Borrowed from Latin/French words meaning "selected" or "elite," used as a positive attribute name.
Elite descends from the Latin verb *eligere* — to choose, to select, to pick out from among many — via the Old French *élite*, which referred originally to warriors or clergy who had been specially elected or set apart for high purpose. The French noun entered English in the 18th century to describe ruling classes and chosen groups, and for two centuries it remained strictly a noun of social analysis, carrying both admiration and critique depending on who wielded it.
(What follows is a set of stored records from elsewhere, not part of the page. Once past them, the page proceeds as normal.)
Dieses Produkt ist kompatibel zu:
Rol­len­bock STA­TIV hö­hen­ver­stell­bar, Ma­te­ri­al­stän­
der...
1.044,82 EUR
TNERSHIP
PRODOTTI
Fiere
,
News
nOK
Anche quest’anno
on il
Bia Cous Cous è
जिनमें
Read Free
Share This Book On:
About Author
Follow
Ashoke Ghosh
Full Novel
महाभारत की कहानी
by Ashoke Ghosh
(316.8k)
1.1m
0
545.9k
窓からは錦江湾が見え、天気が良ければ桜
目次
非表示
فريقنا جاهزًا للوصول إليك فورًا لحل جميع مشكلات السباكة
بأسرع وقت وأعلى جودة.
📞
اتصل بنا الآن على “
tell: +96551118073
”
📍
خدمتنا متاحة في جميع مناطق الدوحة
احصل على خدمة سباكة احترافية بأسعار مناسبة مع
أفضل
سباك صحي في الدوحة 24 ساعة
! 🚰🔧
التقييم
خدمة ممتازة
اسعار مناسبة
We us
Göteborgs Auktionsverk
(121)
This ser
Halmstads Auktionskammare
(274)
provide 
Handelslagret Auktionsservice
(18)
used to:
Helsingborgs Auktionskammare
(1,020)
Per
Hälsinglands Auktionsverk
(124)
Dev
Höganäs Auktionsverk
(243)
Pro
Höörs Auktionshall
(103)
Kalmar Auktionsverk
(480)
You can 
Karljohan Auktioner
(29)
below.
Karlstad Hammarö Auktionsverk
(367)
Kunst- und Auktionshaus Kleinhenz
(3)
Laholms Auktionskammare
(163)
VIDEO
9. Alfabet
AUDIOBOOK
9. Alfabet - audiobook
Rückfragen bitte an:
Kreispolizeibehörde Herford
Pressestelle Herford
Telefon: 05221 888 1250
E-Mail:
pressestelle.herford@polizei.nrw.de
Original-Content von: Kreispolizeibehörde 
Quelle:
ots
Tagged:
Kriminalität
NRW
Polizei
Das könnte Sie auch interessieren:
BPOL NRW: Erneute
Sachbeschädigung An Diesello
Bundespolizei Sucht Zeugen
As a given name, Elite represents the modern aspiration-naming tradition that gained momentum in American English-speaking communities beginning in the 1990s and accelerating through the 2000s — the practice of conferring upon a child, at the moment of naming, an identity and an ambition simultaneously.
Names like Royal, Legend, and Major belong to the same family; Elite is among the most unambiguous of them, a single word that functions as both description and aspiration. In this sense it echoes an older tradition: Puritan names like Praise-God or Chosen carried the same directness of intent, a refusal to encode meaning in etymology when plain statement would do. Elite has found particular warmth in communities that value distinction and achievement as explicit, celebrated virtues rather than quiet assumptions.
It is a name that announces rather than whispers, and it tends to attract parents who want their child to feel, from the first time they hear their own name called, that they were chosen for something. Whether that weight becomes a gift or a pressure is, as with all aspirational names, a story that only the child can eventually write.